Absolutely as new 55 hours usage, factory fitted quick release front loader.As new turf tyres fitted.Brand new unused set of agri. wheels and tyres.Sitrex 5ft. finishing mower, and "A" hitch and 18 months manufacturers warranty.
The asking price is 16,435USD at todays rate is this a fair price ? 

I will out line the tractors duties, cut about 15 acres of grass, split lots of logs I have found a separate attachment for that (13 ton splitter) Will use the loader to move small logs around. The tractor will not be used commercially.

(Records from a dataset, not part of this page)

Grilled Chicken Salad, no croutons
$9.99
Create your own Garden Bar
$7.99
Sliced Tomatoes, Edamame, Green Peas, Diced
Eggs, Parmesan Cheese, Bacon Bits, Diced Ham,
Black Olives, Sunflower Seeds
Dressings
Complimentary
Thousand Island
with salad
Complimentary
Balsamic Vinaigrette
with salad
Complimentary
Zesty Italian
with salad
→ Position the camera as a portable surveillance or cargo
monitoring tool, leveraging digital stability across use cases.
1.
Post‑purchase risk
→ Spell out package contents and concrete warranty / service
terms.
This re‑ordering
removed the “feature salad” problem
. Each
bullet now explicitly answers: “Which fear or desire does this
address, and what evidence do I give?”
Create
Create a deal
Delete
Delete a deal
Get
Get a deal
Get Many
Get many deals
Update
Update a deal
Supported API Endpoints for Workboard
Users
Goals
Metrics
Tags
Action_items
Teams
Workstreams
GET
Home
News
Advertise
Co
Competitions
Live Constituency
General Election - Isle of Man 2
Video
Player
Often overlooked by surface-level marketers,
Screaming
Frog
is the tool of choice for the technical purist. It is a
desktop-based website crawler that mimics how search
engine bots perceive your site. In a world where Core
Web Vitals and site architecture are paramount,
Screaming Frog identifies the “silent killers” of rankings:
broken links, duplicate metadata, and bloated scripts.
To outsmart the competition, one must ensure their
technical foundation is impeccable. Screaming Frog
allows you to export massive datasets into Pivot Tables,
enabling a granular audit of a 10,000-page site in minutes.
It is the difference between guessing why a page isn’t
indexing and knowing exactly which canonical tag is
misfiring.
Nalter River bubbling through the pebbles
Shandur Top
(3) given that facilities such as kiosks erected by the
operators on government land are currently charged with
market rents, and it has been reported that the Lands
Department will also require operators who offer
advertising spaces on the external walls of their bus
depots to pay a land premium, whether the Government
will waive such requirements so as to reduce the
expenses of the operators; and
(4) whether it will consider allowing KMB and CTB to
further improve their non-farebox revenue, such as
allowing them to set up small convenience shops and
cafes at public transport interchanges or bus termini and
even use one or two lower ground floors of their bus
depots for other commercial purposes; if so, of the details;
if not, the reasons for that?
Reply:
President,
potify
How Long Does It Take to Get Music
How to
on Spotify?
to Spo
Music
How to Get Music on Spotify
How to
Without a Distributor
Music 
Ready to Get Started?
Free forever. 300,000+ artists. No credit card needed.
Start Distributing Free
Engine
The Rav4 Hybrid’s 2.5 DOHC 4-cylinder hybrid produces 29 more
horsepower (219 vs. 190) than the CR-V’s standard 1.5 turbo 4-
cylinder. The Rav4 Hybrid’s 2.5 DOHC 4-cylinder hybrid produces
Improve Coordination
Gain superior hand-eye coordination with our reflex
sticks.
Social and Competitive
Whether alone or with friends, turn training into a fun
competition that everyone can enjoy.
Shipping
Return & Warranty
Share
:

I am based in sunny France and I believe parts and servicing are not an issue in my area.
I understand from reading various threads that their have been issues in the past, with the loader arms cracking ? Does any one know if this problem has been addressed ?


----------



## Larry in OK

Kioti doesn't show a CK22 on the US website, CK20 and CK27 and up.
If it is essentially the CK20 I'm thinking you might be a little undergunned for what you want to do.
DOn't get me wrong I have a CK20 and love it but I'm not mowing 15 acres.
As to the loader arms issue it is my understanding that it was cleared up several years ago.


----------



## Nubeginnings

I think the CK22 and CK20 are more or less the same, thank for the clarification regarding the loader arms. I have used a friends Kubota before which was a couple of HP more managed the job. So I am hoping the Kioti will be ok as the price is reasonable.


----------